Nonblocking IO read

A

ara.t.howard

Windows will be a problem. Admittedly, I haven't tried ruby 1.8.5 yet,
which has new nonblock_* methods. However, my expectation is that you'll
only get nonblocking behavior on windows from sockets, not from pipes.

On Windows, calling select() on a pipe, always returns immediately with
"data ready to read", regardless if there's any data there or not.

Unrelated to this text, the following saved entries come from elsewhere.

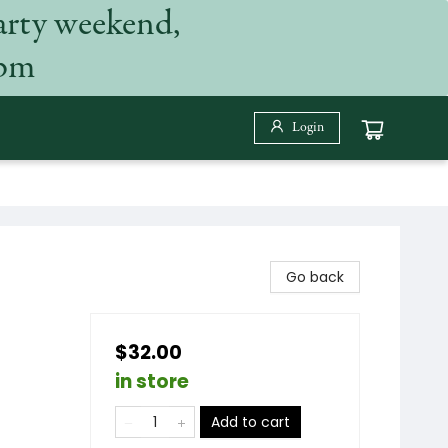
arty weekend,
 pm
Login
Go back
$32.00
in store
Add to cart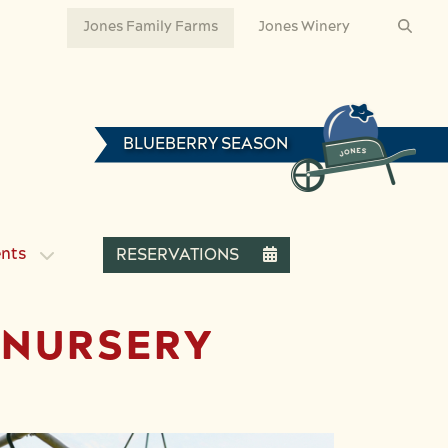
Jones Family Farms
Jones Winery
BLUEBERRY SEASON
ents
RESERVATIONS
E NURSERY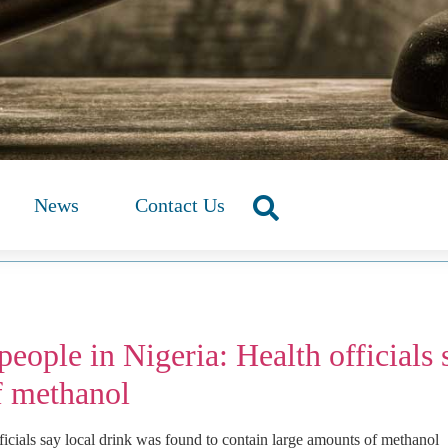
News
Contact Us
eople in Nigeria: Health officials 
f methanol
ficials say local drink was found to contain large amounts of methanol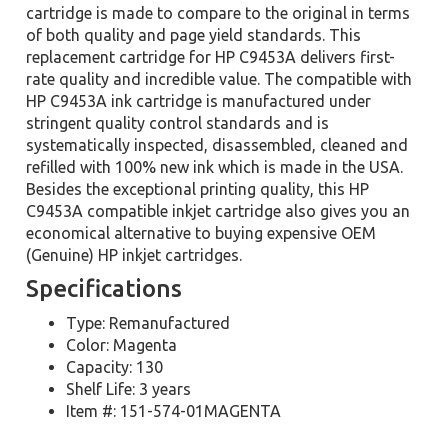
cartridge is made to compare to the original in terms
of both quality and page yield standards. This
replacement cartridge for HP C9453A delivers first-
rate quality and incredible value. The compatible with
HP C9453A ink cartridge is manufactured under
stringent quality control standards and is
systematically inspected, disassembled, cleaned and
refilled with 100% new ink which is made in the USA.
Besides the exceptional printing quality, this HP
C9453A compatible inkjet cartridge also gives you an
economical alternative to buying expensive OEM
(Genuine) HP inkjet cartridges.
Specifications
Type: Remanufactured
Color: Magenta
Capacity: 130
Shelf Life: 3 years
Item #: 151-574-01MAGENTA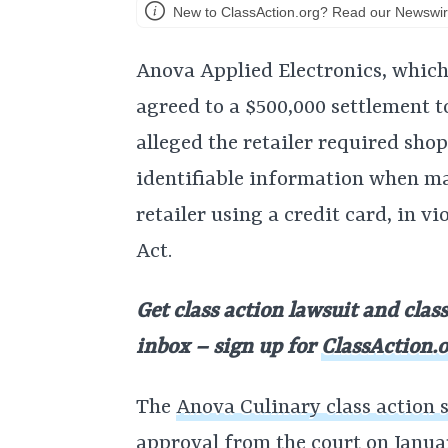
New to ClassAction.org? Read our Newswir
Anova Applied Electronics, which
agreed to a $500,000 settlement to
alleged the retailer required sho
identifiable information when m
retailer using a credit card, in v
Act.
Get class action lawsuit and clas
inbox – sign up for
ClassAction.o
The
Anova Culinary class action 
approval
from the court on Janua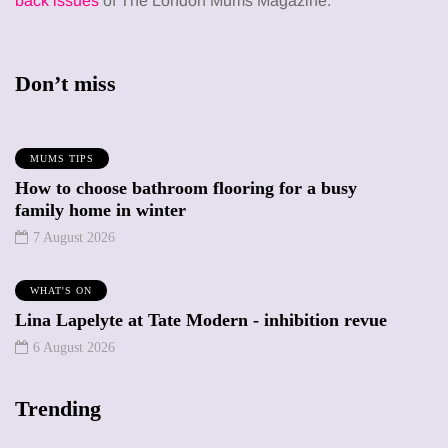
back issues
of The London Mums Magazine.
Don’t miss
MUMS TIPS
How to choose bathroom flooring for a busy
family home in winter
7 August 2026
WHAT'S ON
Lina Lapelyte at Tate Modern - inhibition revue
6 August 2026
Trending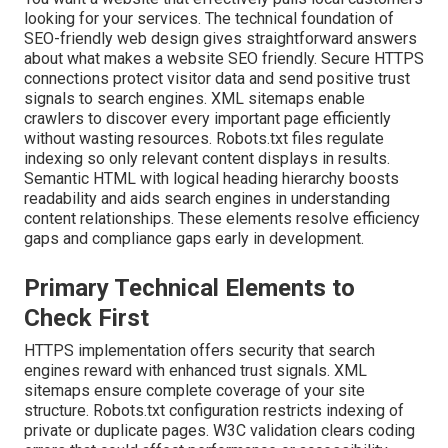
looking for your services. The technical foundation of
SEO-friendly web design gives straightforward answers
about what makes a website SEO friendly. Secure HTTPS
connections protect visitor data and send positive trust
signals to search engines. XML sitemaps enable
crawlers to discover every important page efficiently
without wasting resources. Robots.txt files regulate
indexing so only relevant content displays in results.
Semantic HTML with logical heading hierarchy boosts
readability and aids search engines in understanding
content relationships. These elements resolve efficiency
gaps and compliance gaps early in development.
Primary Technical Elements to
Check First
HTTPS implementation offers security that search
engines reward with enhanced trust signals. XML
sitemaps ensure complete coverage of your site
structure. Robots.txt configuration restricts indexing of
private or duplicate pages. W3C validation clears coding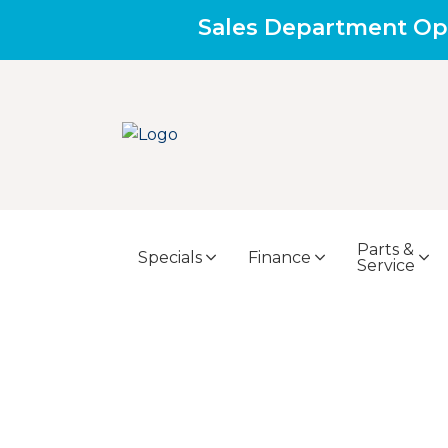
Sales Department Op
Parts &
Specials
Finance
Service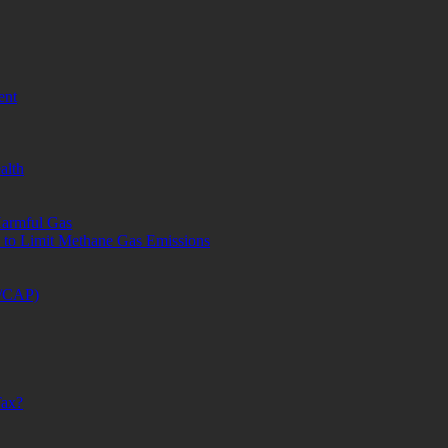
ent
alth
Harmful Gas
a to Limit Methane Gas Emissions
S/CAP)
Tax?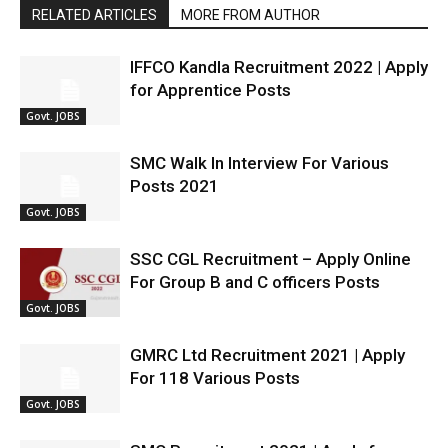
RELATED ARTICLES
MORE FROM AUTHOR
IFFCO Kandla Recruitment 2022 | Apply
for Apprentice Posts
Govt. JOBS
SMC Walk In Interview For Various
Posts 2021
Govt. JOBS
SSC CGL Recruitment – Apply Online
For Group B and C officers Posts
Govt. JOBS
GMRC Ltd Recruitment 2021 | Apply
For 118 Various Posts
Govt. JOBS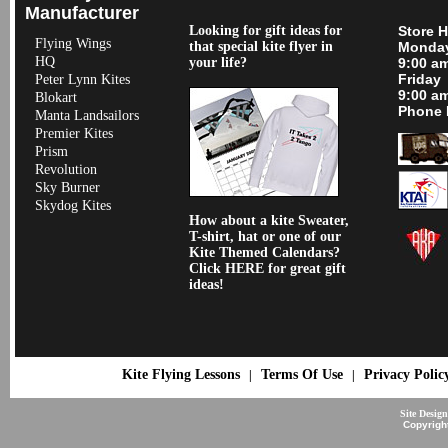
Manufacturer
Looking for gift ideas for
Store 
Flying Wings
that special kite flyer in
Monday
HQ
your life?
9:00 a
Friday
Peter Lynn Kites
9:00 a
Blokart
Phone 
Manta Landsailors
Premier Kites
Prism
Revolution
Sky Burner
Skydog Kites
How about a kite Sweater,
T-shirt, hat or one of our
Kite Themed Calendars?
Click HERE for great gift
ideas!
Kite Flying Lessons
Terms Of Use
Privacy Polic
|
|
Site Desig
Copyrigh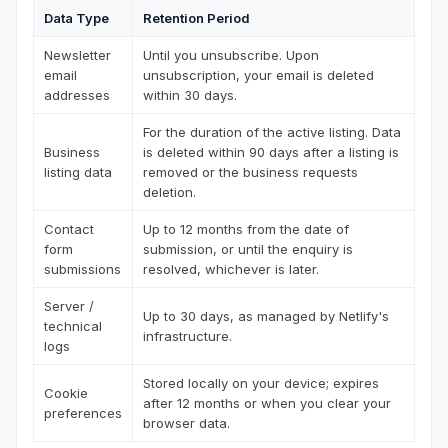
Data Type
Retention Period
Newsletter
Until you unsubscribe. Upon
email
unsubscription, your email is deleted
addresses
within 30 days.
For the duration of the active listing. Data
Business
is deleted within 90 days after a listing is
listing data
removed or the business requests
deletion.
Contact
Up to 12 months from the date of
form
submission, or until the enquiry is
submissions
resolved, whichever is later.
Server /
Up to 30 days, as managed by Netlify's
technical
infrastructure.
logs
Stored locally on your device; expires
Cookie
after 12 months or when you clear your
preferences
browser data.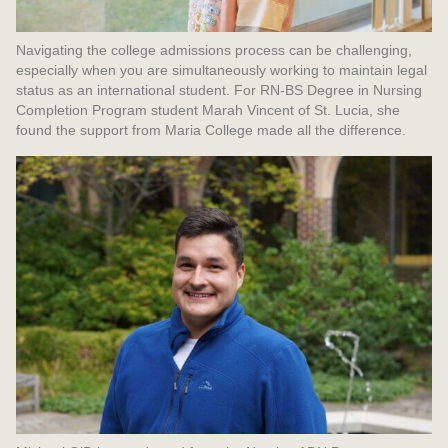
Navigating the college admissions process can be challenging,
especially when you are simultaneously working to maintain legal
status as an international student. For RN-BS Degree in Nursing
Completion Program student Marah Vincent of St. Lucia, she
found the support from Maria College made all the difference.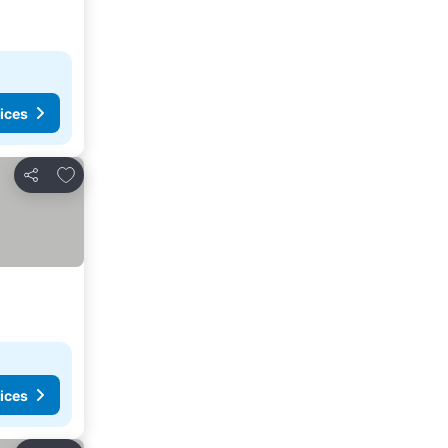
ices
Add to favorites
Share
ices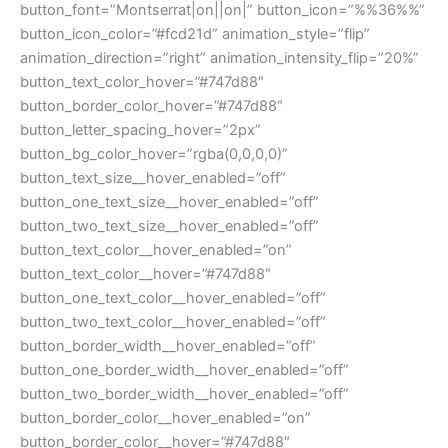
button_font=”Montserrat|on||on|” button_icon=”%%36%%”
button_icon_color=”#fcd21d” animation_style=”flip”
animation_direction=”right” animation_intensity_flip=”20%”
button_text_color_hover=”#747d88″
button_border_color_hover=”#747d88″
button_letter_spacing_hover=”2px”
button_bg_color_hover=”rgba(0,0,0,0)”
button_text_size__hover_enabled=”off”
button_one_text_size__hover_enabled=”off”
button_two_text_size__hover_enabled=”off”
button_text_color__hover_enabled=”on”
button_text_color__hover=”#747d88″
button_one_text_color__hover_enabled=”off”
button_two_text_color__hover_enabled=”off”
button_border_width__hover_enabled=”off”
button_one_border_width__hover_enabled=”off”
button_two_border_width__hover_enabled=”off”
button_border_color__hover_enabled=”on”
button_border_color__hover=”#747d88″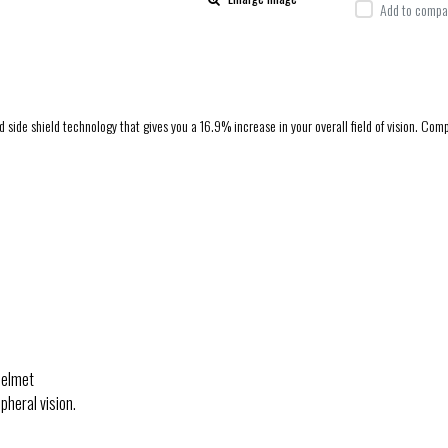
Add to compar
e shield technology that gives you a 16.9% increase in your overall field of vision. Comple
helmet
heral vision.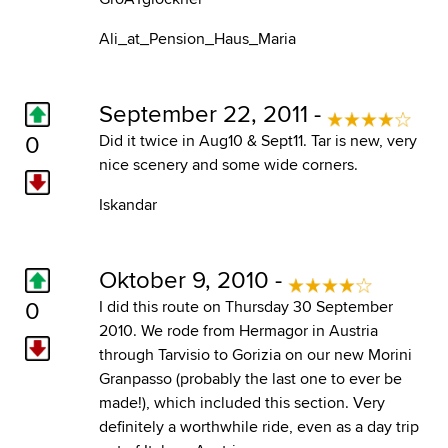
Ali_at_Pension_Haus_Maria
September 22, 2011 -
0
Did it twice in Aug10 & Sept11. Tar is new, very
nice scenery and some wide corners.
Iskandar
Oktober 9, 2010 -
0
I did this route on Thursday 30 September
2010. We rode from Hermagor in Austria
through Tarvisio to Gorizia on our new Morini
Granpasso (probably the last one to ever be
made!), which included this section. Very
definitely a worthwhile ride, even as a day trip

This has been the bane of my existence on Windows ruby for 5 or 6 years. I
do IPC on Windows ruby using TCP over loopback, instead of pipes, in order
to get nonblocking semantics. (That still doesn't help for reading from the
console, though... (search the archives for 'kbhit' for a partial solution
there...))

One of these years, I'd like to chat with a Windows guru and ask how he/she
would recommend making a select() that works on both sockets and pipes on
Windows. Ruby could *really* use one.

maybe

http://apr.apache.org/docs/apr/group__apr__poll.html

-a
 
A

ara.t.howard

I thought Ruby internally uses non-blocking I/O in order to avoid that a
green thread reading something blocks every other thread: am I wrong? Or is
this true just under unix?


try this on windows

harp:~ > cat a.rb
t = Thread.new{ loop{ STDERR.puts Time.now.to_f } }
STDIN.gets


-a
 
T

Tom Pollard

Actually this is not correct: if there is a lot written to stderr
then you need to read that concurrently. If you do not do that
then the process will block on some stderr write operation that
fills up the pipe and you get a deadlock because your code waits
for process termination.

I guess I can see that, though I can't think of a program that I'd
expect to be able to generate enough stderr output to clog a pipe.
In any case, my response would be to merge stdout and stderr, rather
than use non-blocking IO. If you're just reading one stream while
the command is executing, you don't need to worry about blocking.
I'm certainly with Ara in recommending that if you can avoid non-
blocking IO, you should.

At the risk of starting an unrelated discussion ("stderr considered
harmful"), my feeling has long been that stderr is misused by most
people, and that the only context in which it makes any sense is for
small commandline tools that you expect to use in a pipeline. For
apps like that, it's helpful to keep error messages out of your
stdout stream. For most apps, however, I don't think it makes any
sense to write error messages to a separate file. Error messages
should be written to the app's main log file or output file, where
the user will be looking for their results. That way, nonfatal error
messages also appear naturally in the proper sequence with other
output. I work with a lot of scientist programmers who don't think
much about issues like this and (typically) write their error
messages to stderr just because it's there. I'm not sure that's
relevant to the OP's situation or not. (Probably not.)

Tom
 
A

ara.t.howard

I guess I can see that, though I can't think of a program that I'd expect to
be able to generate enough stderr output to clog a pipe.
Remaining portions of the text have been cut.